もし皆さんが、周りにいる子どもの様子に違和感を覚えた時、

 

そんな時にどのように対応すればよいかがわかる、

 

これって、とても大事だと思いませんか?

 

もしくは、対応までは難しくとも、子どもの異変に気付くことができる、って、子どもにとってはもちろんのこと、周囲の大人にとっても生活しやすくなるはずです。

 

要点としては

 

・子どももうつ病になるので、早めの発見と早めの対応が重要

・うつの症状は子どもも大人も一緒

・子ども特有のうつ症状がある

 

それでは、今日も学んでいきましょう!

 

 

子どもってうつ病になるの?

 

大人のうつ病なら分かるけど、本当に子どももうつ病になるの?

 

Yes。
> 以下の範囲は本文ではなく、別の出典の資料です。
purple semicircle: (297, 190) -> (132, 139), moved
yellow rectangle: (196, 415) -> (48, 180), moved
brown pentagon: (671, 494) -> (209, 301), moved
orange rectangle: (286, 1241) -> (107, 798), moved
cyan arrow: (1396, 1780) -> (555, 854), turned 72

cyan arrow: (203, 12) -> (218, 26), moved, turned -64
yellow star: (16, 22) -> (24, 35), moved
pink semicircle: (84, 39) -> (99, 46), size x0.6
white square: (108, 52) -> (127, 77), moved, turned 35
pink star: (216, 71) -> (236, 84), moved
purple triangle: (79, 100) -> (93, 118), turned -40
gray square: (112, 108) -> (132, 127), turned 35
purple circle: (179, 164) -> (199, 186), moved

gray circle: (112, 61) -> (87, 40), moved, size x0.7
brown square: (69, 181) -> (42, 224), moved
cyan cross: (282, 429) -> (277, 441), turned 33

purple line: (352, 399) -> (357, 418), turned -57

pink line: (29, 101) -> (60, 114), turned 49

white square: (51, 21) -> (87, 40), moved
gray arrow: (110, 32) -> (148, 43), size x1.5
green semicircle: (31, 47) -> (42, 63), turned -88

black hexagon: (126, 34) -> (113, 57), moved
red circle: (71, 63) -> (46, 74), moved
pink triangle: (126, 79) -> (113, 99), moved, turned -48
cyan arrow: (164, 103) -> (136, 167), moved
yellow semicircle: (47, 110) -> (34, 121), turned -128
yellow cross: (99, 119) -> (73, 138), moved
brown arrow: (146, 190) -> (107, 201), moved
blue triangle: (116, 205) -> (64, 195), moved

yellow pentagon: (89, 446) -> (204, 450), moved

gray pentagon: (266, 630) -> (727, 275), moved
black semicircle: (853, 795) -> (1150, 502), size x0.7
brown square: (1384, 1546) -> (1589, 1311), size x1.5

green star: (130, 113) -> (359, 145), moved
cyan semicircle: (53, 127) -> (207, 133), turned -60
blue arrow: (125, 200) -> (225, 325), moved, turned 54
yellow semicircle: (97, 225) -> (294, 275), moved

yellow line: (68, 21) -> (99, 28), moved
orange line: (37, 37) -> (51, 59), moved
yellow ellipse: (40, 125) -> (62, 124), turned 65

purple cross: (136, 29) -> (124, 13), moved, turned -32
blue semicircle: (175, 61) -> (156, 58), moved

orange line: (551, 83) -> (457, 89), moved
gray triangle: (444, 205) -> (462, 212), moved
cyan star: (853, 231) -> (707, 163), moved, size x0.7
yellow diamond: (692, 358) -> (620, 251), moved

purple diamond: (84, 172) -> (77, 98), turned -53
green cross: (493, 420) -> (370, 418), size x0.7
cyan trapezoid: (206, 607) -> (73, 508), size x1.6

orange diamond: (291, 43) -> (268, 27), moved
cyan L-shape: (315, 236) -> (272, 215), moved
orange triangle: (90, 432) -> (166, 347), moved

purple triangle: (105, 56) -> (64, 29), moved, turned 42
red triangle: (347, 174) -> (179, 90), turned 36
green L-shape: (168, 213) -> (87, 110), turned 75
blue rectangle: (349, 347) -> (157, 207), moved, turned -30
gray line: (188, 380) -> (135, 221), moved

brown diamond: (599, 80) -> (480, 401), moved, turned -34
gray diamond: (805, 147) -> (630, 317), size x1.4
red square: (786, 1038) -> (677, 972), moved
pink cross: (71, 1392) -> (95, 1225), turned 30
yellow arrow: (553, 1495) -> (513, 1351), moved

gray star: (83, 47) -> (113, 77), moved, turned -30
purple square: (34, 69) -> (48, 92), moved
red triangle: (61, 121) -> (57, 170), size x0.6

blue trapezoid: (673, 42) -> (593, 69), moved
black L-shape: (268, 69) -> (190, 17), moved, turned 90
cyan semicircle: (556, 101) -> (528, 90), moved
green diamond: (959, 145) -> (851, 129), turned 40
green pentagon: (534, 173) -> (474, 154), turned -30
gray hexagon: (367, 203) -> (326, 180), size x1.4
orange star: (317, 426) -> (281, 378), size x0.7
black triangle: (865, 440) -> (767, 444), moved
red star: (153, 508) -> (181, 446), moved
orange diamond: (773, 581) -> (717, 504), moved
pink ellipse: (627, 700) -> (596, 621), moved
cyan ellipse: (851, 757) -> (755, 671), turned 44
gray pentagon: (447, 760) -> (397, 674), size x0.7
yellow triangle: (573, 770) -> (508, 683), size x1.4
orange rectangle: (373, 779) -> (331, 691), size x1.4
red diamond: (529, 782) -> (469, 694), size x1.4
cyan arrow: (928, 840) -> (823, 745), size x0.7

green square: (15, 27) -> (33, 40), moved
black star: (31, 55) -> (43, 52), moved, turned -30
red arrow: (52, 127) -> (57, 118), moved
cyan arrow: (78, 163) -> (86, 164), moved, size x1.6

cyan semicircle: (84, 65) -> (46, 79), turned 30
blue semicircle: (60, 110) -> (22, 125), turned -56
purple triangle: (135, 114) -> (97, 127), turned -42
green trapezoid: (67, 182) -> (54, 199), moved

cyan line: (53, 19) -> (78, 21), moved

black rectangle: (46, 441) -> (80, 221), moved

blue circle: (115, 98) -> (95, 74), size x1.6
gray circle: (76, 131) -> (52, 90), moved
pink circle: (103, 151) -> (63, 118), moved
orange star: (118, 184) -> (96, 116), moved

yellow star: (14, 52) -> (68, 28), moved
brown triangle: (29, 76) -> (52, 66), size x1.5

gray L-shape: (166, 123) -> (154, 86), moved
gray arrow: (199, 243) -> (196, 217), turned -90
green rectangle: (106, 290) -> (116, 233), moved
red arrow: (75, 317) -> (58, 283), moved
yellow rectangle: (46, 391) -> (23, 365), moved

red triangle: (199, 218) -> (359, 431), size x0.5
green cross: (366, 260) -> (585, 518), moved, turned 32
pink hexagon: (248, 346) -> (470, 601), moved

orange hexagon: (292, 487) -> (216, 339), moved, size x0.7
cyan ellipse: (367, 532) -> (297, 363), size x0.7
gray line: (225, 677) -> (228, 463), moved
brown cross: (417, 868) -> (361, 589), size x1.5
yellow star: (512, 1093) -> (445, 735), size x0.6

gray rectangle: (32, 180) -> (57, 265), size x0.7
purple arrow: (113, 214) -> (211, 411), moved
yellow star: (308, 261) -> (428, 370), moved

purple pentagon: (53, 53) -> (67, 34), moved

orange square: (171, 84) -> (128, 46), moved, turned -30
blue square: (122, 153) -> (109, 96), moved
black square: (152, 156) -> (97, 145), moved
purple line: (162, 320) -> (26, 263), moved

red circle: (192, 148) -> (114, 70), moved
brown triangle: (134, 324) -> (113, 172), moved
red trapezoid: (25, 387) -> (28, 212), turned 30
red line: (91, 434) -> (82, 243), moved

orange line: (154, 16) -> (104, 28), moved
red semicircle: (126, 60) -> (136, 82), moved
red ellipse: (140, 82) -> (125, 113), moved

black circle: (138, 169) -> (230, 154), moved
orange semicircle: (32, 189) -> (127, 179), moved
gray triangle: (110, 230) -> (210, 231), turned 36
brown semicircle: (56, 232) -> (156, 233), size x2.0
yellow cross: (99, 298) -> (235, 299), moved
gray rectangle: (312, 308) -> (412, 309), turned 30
1970年前後までは、子どもはうつ病にならないと考えられていたけど、その後、うつ病に関する研究は進み、子どものうつ病はたしかにあると世界各国が認めるようになったんだ。

 

でもそれって、成長期にありがちなものであって、そんなに心配いらないんじゃないの?

 

No。子どものうつを見逃してしまうと、最初は軽かったうつが、重いうつになってしまったりと、生活していく中で様々な問題を引き起こしてしまう可能性があるんだよ。

 

うつの症状

 

うつ病の場合、悲しくて惨めで悲しい気持ちで、やる気や興味が失せた状態が長く続きます。

 

悲しい気持ちになったり、やる気が失せたりって、そんなの誰にでもあるじゃん?

 

確かにね。人間は誰しも、嫌なことがあるとうつな気持ちになるよね。心を扱っているカウンセラーや精神科医だって、落ち込むことは普通にあるんだよ

 

じゃあ、みんなうつ病なの?

 

いいえ。落ち込むようなことがあったとしても、たいていの場合は日にちがたてば元気になったり、楽しいことがあると忘れてしまうよね。でもうつ病は、そうしたうつな気分が2週間以上、続いてしまうんだ。

 

2週間も?!

 

気分の落ち込みが2週間続く上に、生活面においてマイナス方向の言動や・態度が増えている状態をうつ病と言うよ。

 

落ち込んでいるうえに、言葉や態度まで……。なんだか大変そう。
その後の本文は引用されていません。